There wasn't a time, when anyone checked, that Tony was asleep. During the night, Tony was either in his workshop or on the communal floor, and when he was there he was always drinking coffee.
He always had a mask on his emotions. It was seamless, sure, but all but Thor had pretended to be someone they weren't frequently, and could recognize that there was a mask. But it was a good enough pretence that no one, not even Natasha, could work out what the real emotion was, the one under the mask. JARVIS wouldn't tell them what the real emotion was, either, and they did ask.
The only thing they had was that Tony never pretended to be happy. He mostly just pretended that he was tired (which by his awareness they knew that he wasn't), or he'd put on his press mask, of sincere maturity and responsibility.
They didn't know how much Tony slept. He didn't appear to be any more tired than he was before the constant masks, and Tony had clearly perfected make-up to an art, so without pouring water on his face (which for obvious reasons they were not going to do), they wouldn't know what Tony looked like underneath.
And he still never smiled (the smiling thing had reached Bruce's list the day the pair returned from their vacation).
Everyone was endlessly worried, so they elected Clint to bring it up with him.
So Clint got up at three in the morning and went to the communal kitchen. "Hey Tony." He said, spying the man leaning against the counter.
Tony nodded in greeting, taking a sip from the ever-present mug of coffee in his hands.
"Look, the team put me up to this-" Clint started.
"You're going to preach to me about how I'm not sleeping enough." Tony said, clearly exasperated. "JARVIS does have cameras, you know."
Clint sighed. "When did you last sleep and for how long?"

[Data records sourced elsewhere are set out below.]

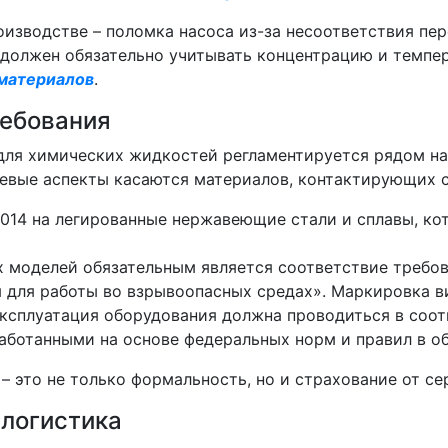
роизводстве – поломка насоса из-за несоответствия п
 должен обязательно учитывать концентрацию и темпе
 материалов
.
ребования
для химических жидкостей регламентируется рядом н
евые аспекты касаются материалов, контактирующих с
2014 на легированные нержавеющие стали и сплавы, к
их моделей обязательным является соответствие требо
 для работы во взрывоопасных средах». Маркировка вид
Эксплуатация оборудования должна проводиться в соот
аботанными на основе федеральных норм и правил в о
 это не только формальность, но и страхование от се
 логистика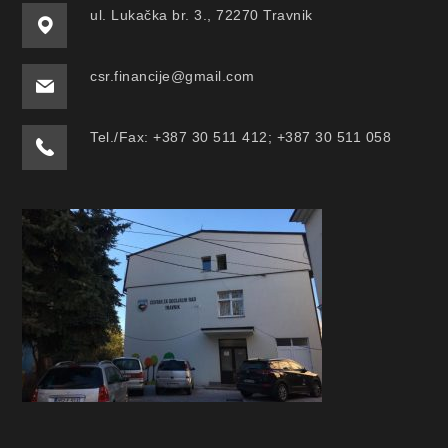
ul. Lukačka br. 3., 72270 Travnik
csr.financije@gmail.com
Tel./Fax: +387 30 511 412; +387 30 511 058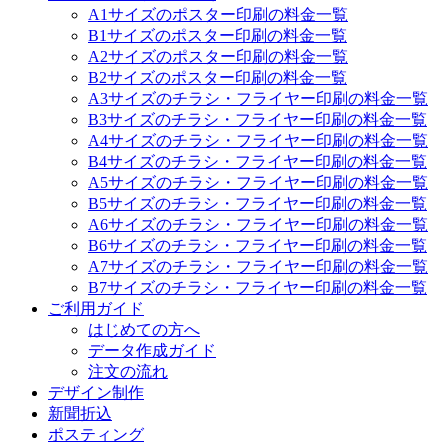
A1サイズのポスター印刷の料金一覧
B1サイズのポスター印刷の料金一覧
A2サイズのポスター印刷の料金一覧
B2サイズのポスター印刷の料金一覧
A3サイズのチラシ・フライヤー印刷の料金一覧
B3サイズのチラシ・フライヤー印刷の料金一覧
A4サイズのチラシ・フライヤー印刷の料金一覧
B4サイズのチラシ・フライヤー印刷の料金一覧
A5サイズのチラシ・フライヤー印刷の料金一覧
B5サイズのチラシ・フライヤー印刷の料金一覧
A6サイズのチラシ・フライヤー印刷の料金一覧
B6サイズのチラシ・フライヤー印刷の料金一覧
A7サイズのチラシ・フライヤー印刷の料金一覧
B7サイズのチラシ・フライヤー印刷の料金一覧
ご利用ガイド
はじめての方へ
データ作成ガイド
注文の流れ
デザイン制作
新聞折込
ポスティング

"Jarv? Nope, never mind, it was seventeen hours, twelve minutes and forty-three seconds ago for one minute and fifty seconds."
Clint raised his eyebrows. "I doubt that you know that Tony, unless you and JARVIS have a mind link or something."
"That's a good idea." Tony said. "And I got paranoid, or my brain did, anyway. Can't stop counting. It makes it hard to sleep." Tony sighed and quirked his mouth in an attempt at a wry smile that looked very forced and rather sad. It didn't really look like a smile at all.
Clint reported back to the group, and all Bruce could do was sigh and add something else to his list.